- Ortiz with the Nationals in August 2026

Washington Nationals – No. 81
- First baseman
- Born: February 22, 2002 (age 24) Bayamón, Puerto Rico
- Bats: LeftThrows: Left

MLB debut
- July 12, 2026, for the Washington Nationals

MLB statistics (through September 19, 2026)
- Batting average: .200
- Home runs: 5
- Runs batted in: 13
- Stats at Baseball Reference

Teams
- Washington Nationals (2026–present);

= Abimelec Ortiz =

Puerto Rican baseball player (born 2002)

Abimelec Ortiz (born February 22, 2002) is a Puerto Rican professional baseball first baseman for the Washington Nationals of Major League Baseball (MLB). He debuted in MLB in 2026.

==Career==
===Amateur===
Ortiz attended Carlos Beltran Baseball Academy in Florida, Puerto Rico, where he hit .400 in his senior season. He attended Florida SouthWestern State College in Fort Myers, Florida to play college baseball. Ortiz hit .349 with nine home runs, 47 RBI, and five stolen bases in his freshman season of 2021.

===Texas Rangers===
After going undrafted following the 2021 season, Ortiz signed a free agent contract with the Texas Rangers on July 15, 2021.

Ortiz was assigned to the DSL Rangers of the Rookie-level Dominican Summer League for his professional debut season of 2021 and hit .233/.419/.581 with 11 home runs, 33 RBI, and five stolen bases over 40 games. He spent the 2022 season with the Down East Wood Ducks of the Low-A Carolina League, hitting .226/.308/.380/.688 with 11 home runs, 39 RBI, and six stolen bases over 94 games. Ortiz returned to Kinston to open the 2023 season and hit .307/.392/.604 with seven home runs and 20 RBI over 20 games. He was promoted to the Hickory Crawdads of the High-A South Atlantic League on May 23. Over 80 games with Hickory, Ortiz hit .290/.363/.624 with 26 home runs and 81 RBI. He was named the Texas Rangers 2023 Tom Grieve Player of the Year.
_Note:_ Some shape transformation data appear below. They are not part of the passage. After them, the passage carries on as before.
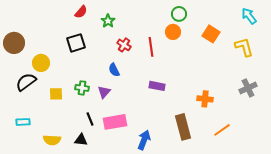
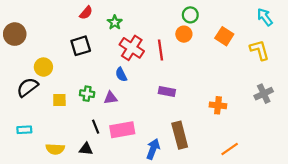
brown circle: (14, 43) -> (15, 34), moved
red cross: (124, 45) -> (132, 48), size x1.6
purple triangle: (104, 92) -> (110, 98), turned 40
brown rectangle: (183, 127) -> (180, 135), moved
orange line: (222, 130) -> (230, 149), moved

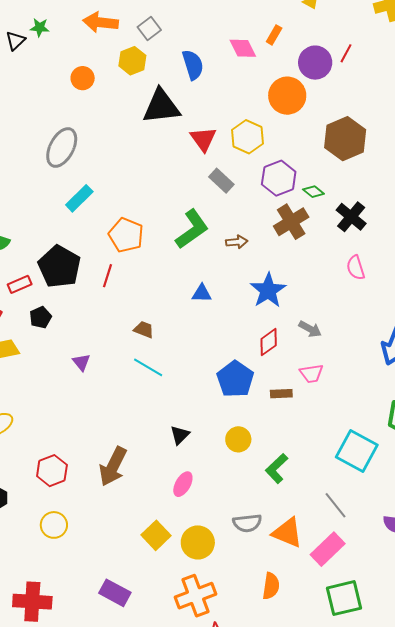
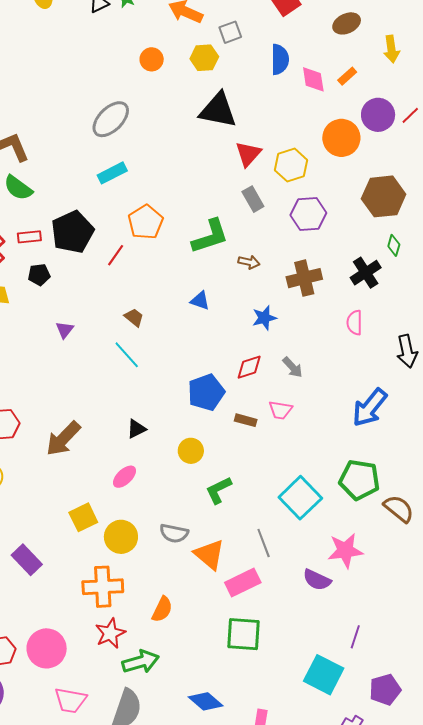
blue semicircle: (193, 65) -> (280, 59), moved
green diamond: (313, 192) -> (394, 245), moved, turned 50
brown cross: (291, 222) -> (304, 278), moved
blue star: (268, 290) -> (264, 318), size x0.7
orange semicircle: (271, 586) -> (162, 609), moved

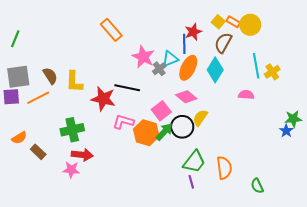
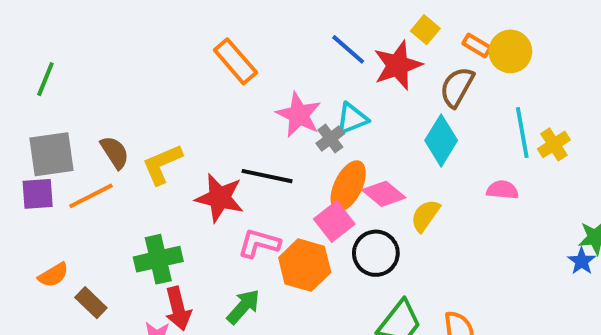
yellow square: (218, 22) -> (425, 30), moved
red star: (193, 32) -> (398, 65), size x1.4
blue line: (184, 44) -> (348, 49), moved, turned -48
orange ellipse: (188, 68) -> (348, 186), moved
yellow L-shape: (74, 82) -> (162, 164), turned 65
yellow semicircle: (200, 118) -> (425, 216), moved
green arrow: (164, 132) -> (243, 307), moved
red arrow: (82, 155) -> (178, 309), turned 70

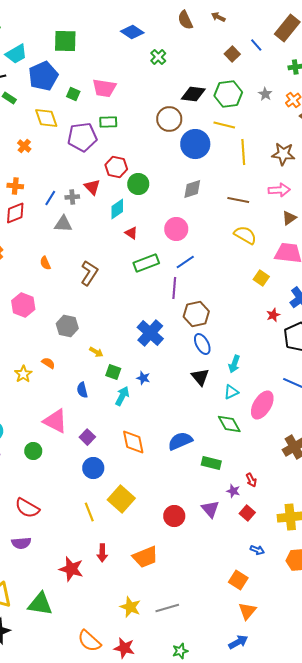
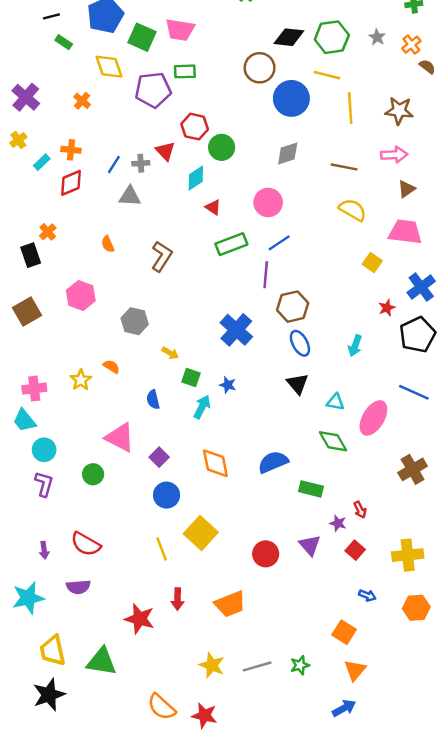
green square: (73, 94) -> (142, 37), size x1.6
cyan arrow: (234, 364) -> (355, 346), moved
cyan triangle: (231, 392) -> (335, 402), turned 35
green star: (180, 651) -> (300, 665), moved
Following the 2023 season, Ortiz played for the Surprise Saguaros of the Arizona Fall League.

Ortiz made 130 appearances split between the Double-A Frisco RoughRiders and Triple-A Round Rock Express in 2025, hitting a combined .257/.356/.479 with 25 home runs and 89 RBI. On November 18, 2025, Ortiz's contract was selected by Texas, in order to protect him from the Rule 5 draft.
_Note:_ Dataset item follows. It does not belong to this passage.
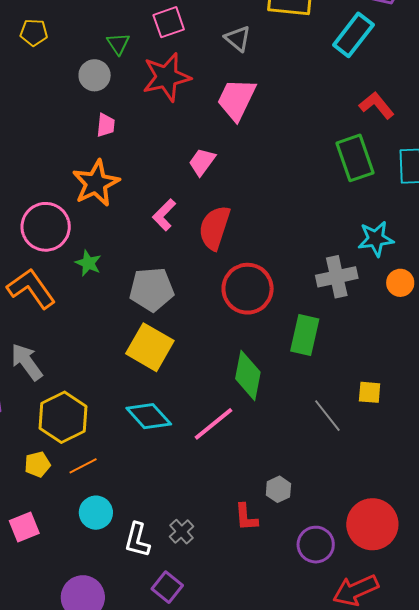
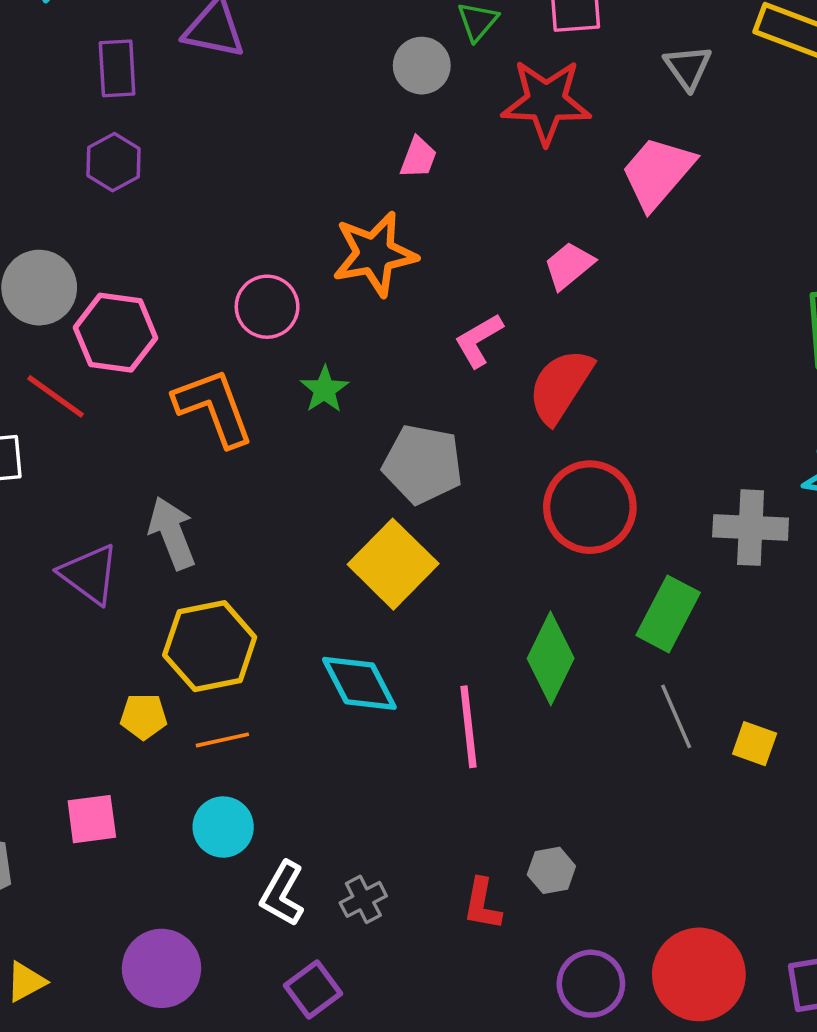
pink circle: (46, 227) -> (267, 307), size x0.7
gray line: (327, 416) -> (676, 716), moved
pink line: (213, 424) -> (468, 727), turned -72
===Washington Nationals===
On January 22, 2026, the Rangers traded Ortiz, Alejandro Rosario, Devin Fitz-Gerald, Yeremy Cabrera, and Gavin Fien to the Washington Nationals in exchange for starting pitcher MacKenzie Gore. Ortiz was optioned to the Triple-A Rochester Red Wings to begin the regular season. In 71 appearances for Rochester, he batted .235/.332/.481 with 16 home runs and 59 RBI. On July 12, Ortiz was promoted to the major leagues for the first time.